Contudo, como é de amplo conhecimento de muitos especialistas, os ganhos do consumidor brasileiro vieram, sobretudo, do aumento da renda do trabalho. Essa expansão da renda, por sua vez, capturou dois componentes.
De um lado, a alta de preço das commodities e a forte entrada de recursos externos marcaram o período de 2003 a 2010 — mesmo levando em conta o susto da crise financeira internacional —, e isso impulsionou o crescimento doméstico e o emprego. Do outro, temos o componente doméstico, com a sistemática elevação do salário mínimo acima da produtividade da economia brasileira.
Nada disso é análise nova. Contudo, constitui peça fundamental para entendermos o que foi, realmente, o lulopetismo em sua fase de abundância: nada mais do que um prolongado ciclo de impulsos externos positivos, regados a complacência e vontade de acreditar que tudo era para sempre. Para sempre sem saber que, ‘para sempre, sempre acaba’, como diz uma canção famosa.
O início do fim do ciclo externo auspicioso coincidiu com o início do mandato da presidente Dilma Rousseff.
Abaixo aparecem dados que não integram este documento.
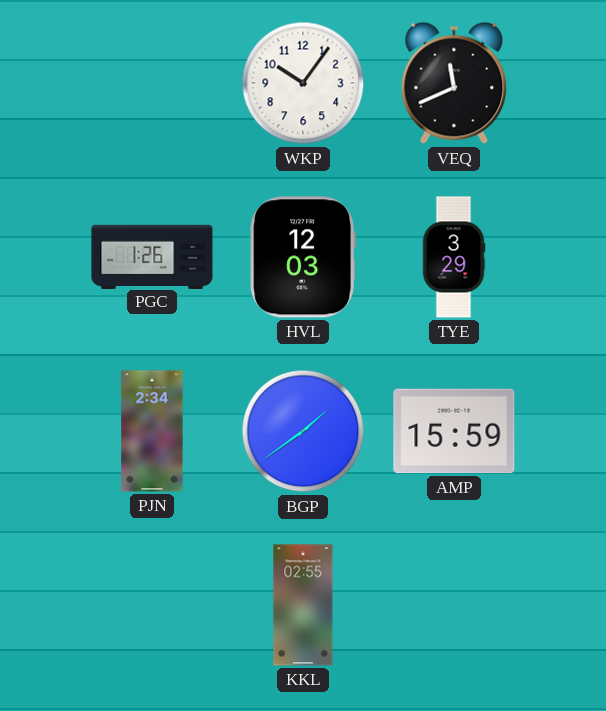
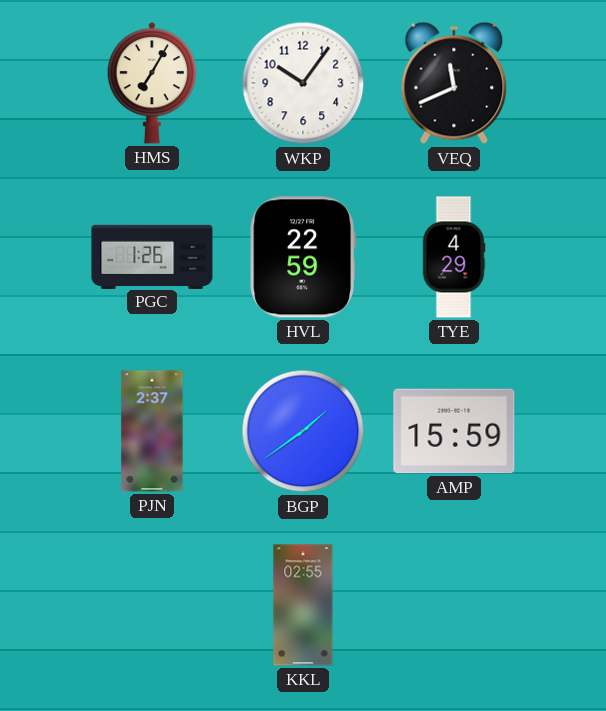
HMS: none -> 7:05
HVL: 12:03 -> 22:59
TYE: 3:29 -> 4:29
PJN: 2:34 -> 2:37
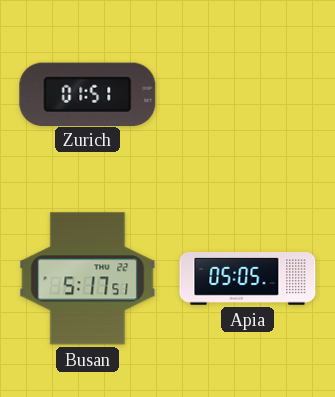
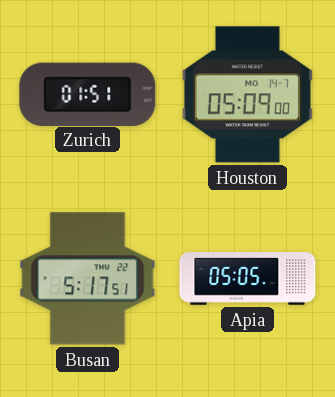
Houston: none -> 05:09
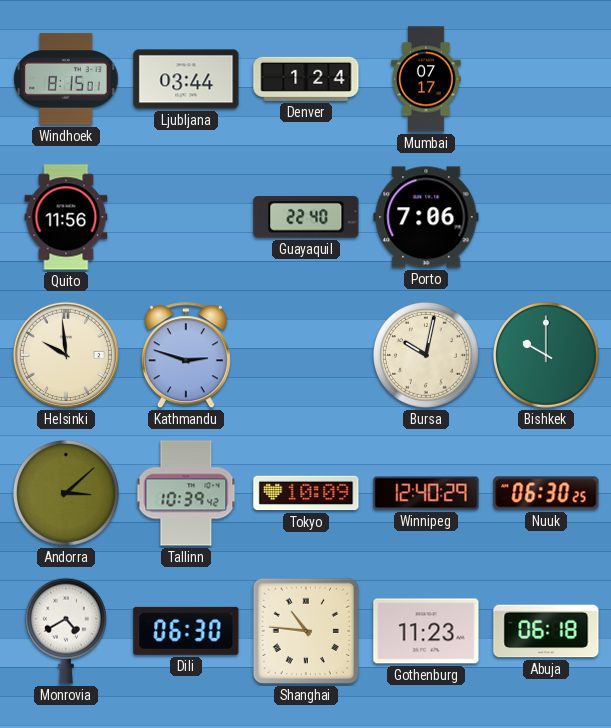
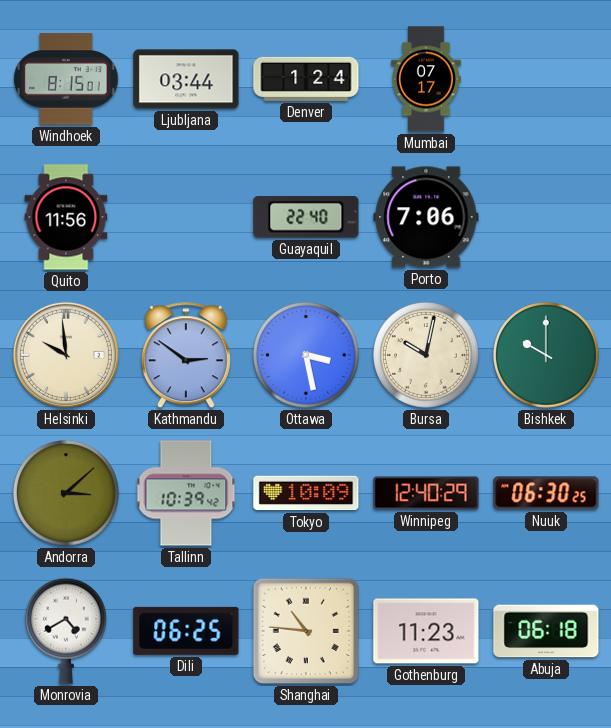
Kathmandu: 2:48 -> 2:51
Ottawa: none -> 3:28
Dili: 06:30 -> 06:25
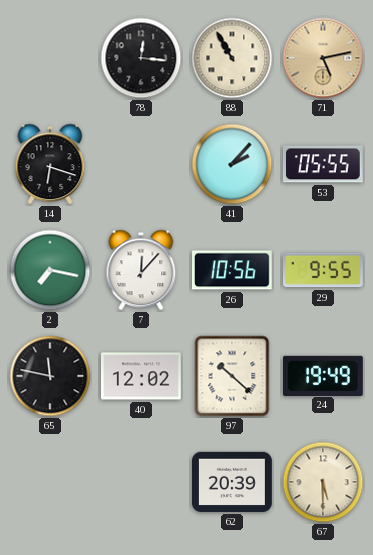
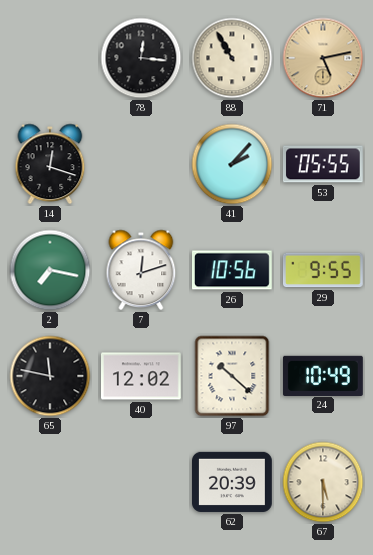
14: 6:18 -> 12:18
7: 12:07 -> 12:12
24: 19:49 -> 10:49
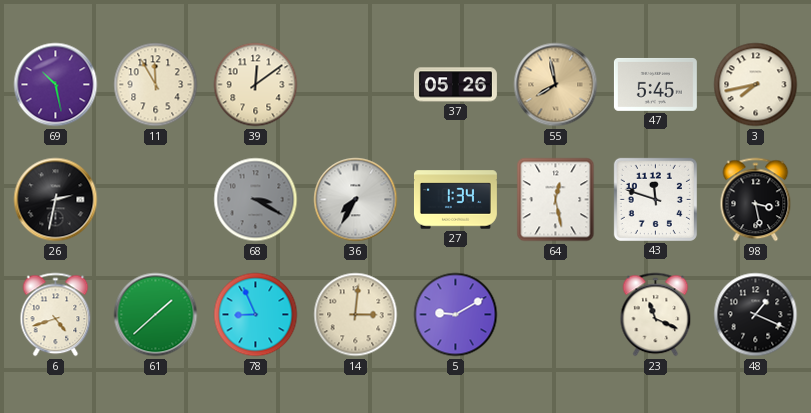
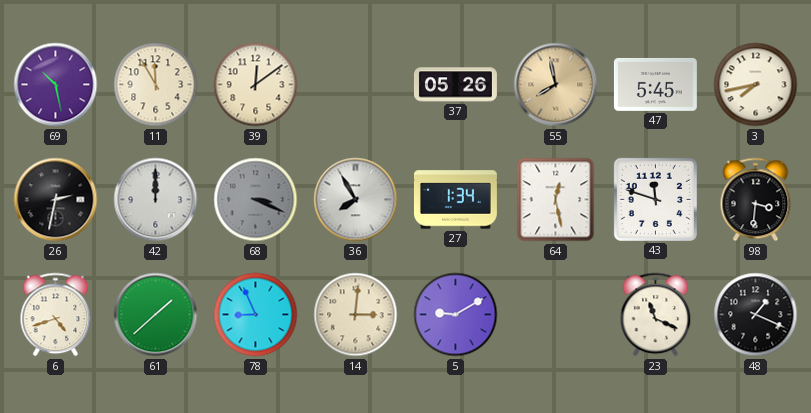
42: none -> 12:00
68: 3:20 -> 3:19
36: 7:35 -> 7:55
98: 3:28 -> 3:31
Americanos e ingleses têm uma expressão ótima que sintetiza a tentativa de resolver um problema usando todos os meios disponíveis, ainda que não sejam os mais adequados: to throw the kitchen sink (numa tradução livre, ‘jogar a pia da cozinha’, mas a expressão embute a ideia de apelar a qualquer estratégia que esteja à mão).
Os anos Dilma Rousseff terminaram com a pia da cozinha sendo arremessada para todo lado. Desemprego de 11%, desajuste completo das contas públicas, rombos na Petrobras, na Eletrobras, na Caixa Econômica Federal, inflação alta, a pior recessão desde os anos 30. Em meio aos destroços, o consumidor.
O consumidor endividado, orçamentos mensais comprometidos até o limite do possível para os que ainda mantiveram o emprego, porém muito além desse limite para os que integram os milhões de demitidos nos últimos meses.
Segundo dados da empresa de informações de crédito Serasa-Experian, cerca de 80% das famílias inadimplentes no Brasil atualmente estão na base da pirâmide de renda ou estão se agarrando com unhas e dentes à classe C.
O índice de mal-estar dessa camada da população — a soma da inflação com a taxa de desemprego, conforme definição do economista americano Arthur Okun — é hoje 40% maior do que o da média brasileira.
Dilma, verdade seja dita, enfrentou os piores momentos que sucederam a crise financeira internacional de 2008. As emissões de moeda feitas pelos países desenvolvidos para afastar os riscos de uma depressão econômica à la anos 30 tiveram como consequência a valorização das moedas dos países emergentes, levando alguns — como o Brasil — a adotar controles de capital como há muito não se via.
Controlar a entrada de recursos, por mais que haja justificativa, distorce o mercado de câmbio e provoca incerteza entre os investidores, sobretudo quando o controle é exercido de forma atabalhoada, em meio aos gritos de ‘guerra cambial’, como ocorreu no Brasil.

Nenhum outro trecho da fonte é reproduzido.